_ASSIGNMENT_:
Here you must reproduce each line of the data exactly.

_ENTRIES SUPPLIED_:
•••

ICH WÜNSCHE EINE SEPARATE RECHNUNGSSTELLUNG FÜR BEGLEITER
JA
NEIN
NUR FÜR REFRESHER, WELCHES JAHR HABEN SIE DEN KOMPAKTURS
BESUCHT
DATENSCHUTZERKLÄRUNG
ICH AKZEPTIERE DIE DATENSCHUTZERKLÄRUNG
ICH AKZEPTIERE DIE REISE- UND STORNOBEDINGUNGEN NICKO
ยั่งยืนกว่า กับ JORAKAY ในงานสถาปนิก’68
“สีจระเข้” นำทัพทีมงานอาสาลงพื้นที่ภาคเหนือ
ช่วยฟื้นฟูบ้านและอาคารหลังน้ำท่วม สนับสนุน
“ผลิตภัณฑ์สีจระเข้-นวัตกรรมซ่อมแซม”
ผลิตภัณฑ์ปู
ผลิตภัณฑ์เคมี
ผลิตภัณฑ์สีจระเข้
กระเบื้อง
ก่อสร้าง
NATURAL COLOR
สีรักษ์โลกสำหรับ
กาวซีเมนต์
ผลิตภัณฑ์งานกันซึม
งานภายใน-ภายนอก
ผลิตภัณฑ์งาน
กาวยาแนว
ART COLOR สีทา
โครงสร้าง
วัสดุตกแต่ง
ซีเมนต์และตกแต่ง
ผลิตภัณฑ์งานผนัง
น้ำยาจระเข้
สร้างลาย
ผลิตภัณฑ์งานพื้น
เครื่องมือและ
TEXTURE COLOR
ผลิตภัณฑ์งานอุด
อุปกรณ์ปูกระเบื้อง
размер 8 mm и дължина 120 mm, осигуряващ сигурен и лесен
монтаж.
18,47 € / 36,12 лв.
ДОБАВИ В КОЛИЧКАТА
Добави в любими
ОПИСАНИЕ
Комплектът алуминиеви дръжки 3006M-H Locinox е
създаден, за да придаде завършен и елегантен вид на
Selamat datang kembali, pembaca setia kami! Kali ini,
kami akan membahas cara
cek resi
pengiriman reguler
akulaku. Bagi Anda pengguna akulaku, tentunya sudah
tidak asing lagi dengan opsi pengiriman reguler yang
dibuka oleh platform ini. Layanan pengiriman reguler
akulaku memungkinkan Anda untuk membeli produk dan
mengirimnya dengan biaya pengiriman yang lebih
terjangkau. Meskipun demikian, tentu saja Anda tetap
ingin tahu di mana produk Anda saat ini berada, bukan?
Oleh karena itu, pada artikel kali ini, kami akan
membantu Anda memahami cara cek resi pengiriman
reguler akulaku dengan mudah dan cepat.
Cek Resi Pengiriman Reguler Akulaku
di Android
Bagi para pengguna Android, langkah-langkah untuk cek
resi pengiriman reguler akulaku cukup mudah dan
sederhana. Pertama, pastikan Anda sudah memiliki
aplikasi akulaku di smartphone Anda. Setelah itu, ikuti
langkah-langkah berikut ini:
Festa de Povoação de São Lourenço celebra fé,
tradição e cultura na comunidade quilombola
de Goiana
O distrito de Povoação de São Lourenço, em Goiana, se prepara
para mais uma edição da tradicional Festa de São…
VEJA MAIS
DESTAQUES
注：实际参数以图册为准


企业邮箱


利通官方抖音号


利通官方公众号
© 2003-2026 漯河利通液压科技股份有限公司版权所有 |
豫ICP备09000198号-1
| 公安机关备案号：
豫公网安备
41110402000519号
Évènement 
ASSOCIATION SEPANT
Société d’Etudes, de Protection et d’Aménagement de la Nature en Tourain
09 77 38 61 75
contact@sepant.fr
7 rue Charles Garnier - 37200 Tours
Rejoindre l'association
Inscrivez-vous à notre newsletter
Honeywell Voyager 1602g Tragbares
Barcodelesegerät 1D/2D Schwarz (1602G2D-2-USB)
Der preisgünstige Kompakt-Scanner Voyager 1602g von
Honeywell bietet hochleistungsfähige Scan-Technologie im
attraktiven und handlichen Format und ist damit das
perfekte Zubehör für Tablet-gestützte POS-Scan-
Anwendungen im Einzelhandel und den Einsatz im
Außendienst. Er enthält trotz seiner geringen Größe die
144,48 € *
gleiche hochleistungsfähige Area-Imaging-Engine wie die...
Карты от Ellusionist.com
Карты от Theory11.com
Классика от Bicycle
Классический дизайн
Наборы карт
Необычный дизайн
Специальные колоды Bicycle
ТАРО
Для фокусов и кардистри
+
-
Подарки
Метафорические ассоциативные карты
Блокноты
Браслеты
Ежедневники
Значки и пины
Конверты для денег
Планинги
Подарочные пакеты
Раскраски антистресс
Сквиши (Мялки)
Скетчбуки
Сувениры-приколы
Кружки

•••

_RESULT_:
ICH WÜNSCHE EINE SEPARATE RECHNUNGSSTELLUNG FÜR BEGLEITER
JA
NEIN
NUR FÜR REFRESHER, WELCHES JAHR HABEN SIE DEN KOMPAKTURS
BESUCHT
DATENSCHUTZERKLÄRUNG
ICH AKZEPTIERE DIE DATENSCHUTZERKLÄRUNG
ICH AKZEPTIERE DIE REISE- UND STORNOBEDINGUNGEN NICKO
ยั่งยืนกว่า กับ JORAKAY ในงานสถาปนิก’68
“สีจระเข้” นำทัพทีมงานอาสาลงพื้นที่ภาคเหนือ
ช่วยฟื้นฟูบ้านและอาคารหลังน้ำท่วม สนับสนุน
“ผลิตภัณฑ์สีจระเข้-นวัตกรรมซ่อมแซม”
ผลิตภัณฑ์ปู
ผลิตภัณฑ์เคมี
ผลิตภัณฑ์สีจระเข้
กระเบื้อง
ก่อสร้าง
NATURAL COLOR
สีรักษ์โลกสำหรับ
กาวซีเมนต์
ผลิตภัณฑ์งานกันซึม
งานภายใน-ภายนอก
ผลิตภัณฑ์งาน
กาวยาแนว
ART COLOR สีทา
โครงสร้าง
วัสดุตกแต่ง
ซีเมนต์และตกแต่ง
ผลิตภัณฑ์งานผนัง
น้ำยาจระเข้
สร้างลาย
ผลิตภัณฑ์งานพื้น
เครื่องมือและ
TEXTURE COLOR
ผลิตภัณฑ์งานอุด
อุปกรณ์ปูกระเบื้อง
размер 8 mm и дължина 120 mm, осигуряващ сигурен и лесен
монтаж.
18,47 € / 36,12 лв.
ДОБАВИ В КОЛИЧКАТА
Добави в любими
ОПИСАНИЕ
Комплектът алуминиеви дръжки 3006M-H Locinox е
създаден, за да придаде завършен и елегантен вид на
Selamat datang kembali, pembaca setia kami! Kali ini,
kami akan membahas cara
cek resi
pengiriman reguler
akulaku. Bagi Anda pengguna akulaku, tentunya sudah
tidak asing lagi dengan opsi pengiriman reguler yang
dibuka oleh platform ini. Layanan pengiriman reguler
akulaku memungkinkan Anda untuk membeli produk dan
mengirimnya dengan biaya pengiriman yang lebih
terjangkau. Meskipun demikian, tentu saja Anda tetap
ingin tahu di mana produk Anda saat ini berada, bukan?
Oleh karena itu, pada artikel kali ini, kami akan
membantu Anda memahami cara cek resi pengiriman
reguler akulaku dengan mudah dan cepat.
Cek Resi Pengiriman Reguler Akulaku
di Android
Bagi para pengguna Android, langkah-langkah untuk cek
resi pengiriman reguler akulaku cukup mudah dan
sederhana. Pertama, pastikan Anda sudah memiliki
aplikasi akulaku di smartphone Anda. Setelah itu, ikuti
langkah-langkah berikut ini:
Festa de Povoação de São Lourenço celebra fé,
tradição e cultura na comunidade quilombola
de Goiana
O distrito de Povoação de São Lourenço, em Goiana, se prepara
para mais uma edição da tradicional Festa de São…
VEJA MAIS
DESTAQUES
注：实际参数以图册为准


企业邮箱


利通官方抖音号


利通官方公众号
© 2003-2026 漯河利通液压科技股份有限公司版权所有 |
豫ICP备09000198号-1
| 公安机关备案号：
豫公网安备
41110402000519号
Évènement 
ASSOCIATION SEPANT
Société d’Etudes, de Protection et d’Aménagement de la Nature en Tourain
09 77 38 61 75
contact@sepant.fr
7 rue Charles Garnier - 37200 Tours
Rejoindre l'association
Inscrivez-vous à notre newsletter
Honeywell Voyager 1602g Tragbares
Barcodelesegerät 1D/2D Schwarz (1602G2D-2-USB)
Der preisgünstige Kompakt-Scanner Voyager 1602g von
Honeywell bietet hochleistungsfähige Scan-Technologie im
attraktiven und handlichen Format und ist damit das
perfekte Zubehör für Tablet-gestützte POS-Scan-
Anwendungen im Einzelhandel und den Einsatz im
Außendienst. Er enthält trotz seiner geringen Größe die
144,48 € *
gleiche hochleistungsfähige Area-Imaging-Engine wie die...
Карты от Ellusionist.com
Карты от Theory11.com
Классика от Bicycle
Классический дизайн
Наборы карт
Необычный дизайн
Специальные колоды Bicycle
ТАРО
Для фокусов и кардистри
+
-
Подарки
Метафорические ассоциативные карты
Блокноты
Браслеты
Ежедневники
Значки и пины
Конверты для денег
Планинги
Подарочные пакеты
Раскраски антистресс
Сквиши (Мялки)
Скетчбуки
Сувениры-приколы
Кружки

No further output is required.